Better care for all: access to medication
People with COPD or asthma rely on their inhalers to be able to live their lives as well as possible. We know that many people don’t get the right inhalers or are not using their inhalers as they are intended.
One study suggests that 3 in 4 patients are getting it wrong. The risk is that they may be struggling to breathe because they don’t get the full benefit of their inhalers
We want health care professionals caring for patients with lung disease to know what steps to take when an inhaler may be the best option. Regular reviews should be part of the care patients receive to make sure their inhaled medication is being used safely and effectively. Community pharmacists are well placed to help patients with their medication, because they see a total of more than 1.5 million people every day. They do a great job in supporting patients but they want to do more.
Promoting the correct use of inhalers
The UK Inhaler Group (UKIG) is a coalition of not-for-profit organisations and professional societies with a common interest in promoting the correct use of inhaled therapies. Its aim is to optimise use of inhaled treatments by patients with respiratory disease, so that they and the NHS get the greatest possible benefit from their treatments, enabling patients to have the best quality of life.
Its resources include an interactive new website to raise awareness of the importance of accurate inhaler technique with health care professionals.
We want to see greater use of smart inhalers, which collect the information patients and their health care professionals need to monitor their condition. Smart inhalers also remind patients when to take their medication and whether it has been used correctly. Getting smart inhalers to patients who want them should be a priority for the NHS.
We also want the NHS to review medicines available for patients with lung disease. For example, there are effective treatments for pulmonary fibrosis, cystic fibrosis and asthma which are not available on the NHS in England, despite being available to patients in many other countries. Some of these drugs can delay the advance of lung disease. However, the criteria used in England means the drugs are considered too expensive. We want the government and the pharmaceutical industry to work together to overcome these obstacles.

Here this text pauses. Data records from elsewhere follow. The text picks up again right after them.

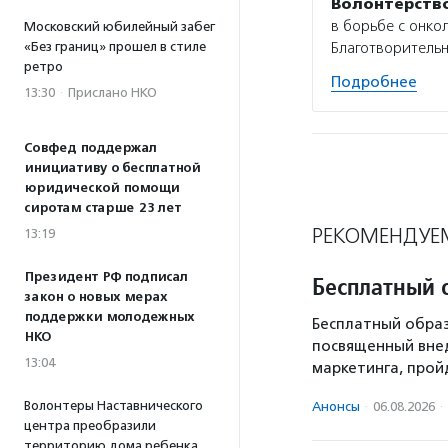
Волонтерств
в борьбе с онко
Московский юбилейный забег
«Без границ» прошел в стиле
Благотворитель
ретро
Подробнее
13:30
·
Прислано НКО
Совфед поддержал
инициативу о бесплатной
юридической помощи
сиротам старше 23 лет
РЕКОМЕНДУЕ
13:19
Президент РФ подписал
Бесплатный 
закон о новых мерах
поддержки молодежных
Бесплатный образ
НКО
посвященный вне
13:04
маркетинга, пройд
Волонтеры Наставнического
Анонсы
·
06.08.2026
·
центра преобразили
территорию дома ребенка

A personal view: helping to improve quality of life
Ron Flewett, 57, has idiopathic pulmonary fibrosis. He was diagnosed in 2014, with a prognosis of living between three and five years if untreated. He says that the side effects from his medication, which include fatigue, loss of appetite and nausea, are severe. But he believes he would not be alive today without it.
“I came off the drug for six months because of the side effects and during that period I lost 9% of my lung capacity, which is as much as I lost in the previous three years.” Ron, who lives near Lincoln, resumed taking his medication, which he says has changed his life. Aided by oxygen, Ron says he is completing his bucket list. “I get very tired, I’m often in bed by 8pm and don’t get up until 10am. Sometimes after a very busy day I may not surface at all.”
Two antifibrotic drugs are licensed for use in IPF in England. They both slow down the development of scar tissue in the lungs. But neither drug is a cure.
A personal view: getting access to effective drugs
Gemma Weir’s five-year-old daughter Ivy has cystic fibrosis. In other countries children like Ivy are treated with a new drug
“It is heart-breaking to know that a drug exists that could change Ivy’s life but she can’t have it,” says Gemma, who lives in Portsmouth. “We wouldn’t accept it for other conditions.” Earlier this year Gemma launched a petition for change which quickly gathered 100,000 signatures and a debate in parliament. “The NICE criteria were established 15 years ago. Medicine has changed so much since then. We must find ways to ensure all patients have access to the drugs they need.”
Gemma says that Ivy’s young lungs are in a good condition but are beginning to show signs that her condition is progressing. “We are angry and frustrated,” says Gemma. “We are doing all we can to support Ivy and keep her healthy. But we can’t do this alone.”
Measures of success
An increase in people living with COPD who use inhaled therapy receiving an annual inhaler check, aiming for 75% within one year and to 90% within five years.
Data need: National Asthma and COPD Audit programmes to replicate, as far as possible, the primary care audit (Wales) in England to collect more accurate data on the proportion of people with COPD receiving an inhaler check, from 2019.
An increase in people living with asthma who use inhaled therapy receiving an annual inhaler check from 76% to 90%, as measured through Asthma UK’s Annual Asthma Survey.
Prescribing criteria for anti-fibrotic drugs to have changed in NICE guidelines to match European patient eligibility.
Access to cystic fibrosis transmembrane conductance regulator (CFTR) modulators for cystic fibrosis to be in line with European average.
An increase in the number of appropriate severe asthma referrals to specialist centres, as measured and reported by severe asthma MDTs.
Data need: MDTs to publish annual data on appropriate referrals for people with severe asthma with a baseline established within one year.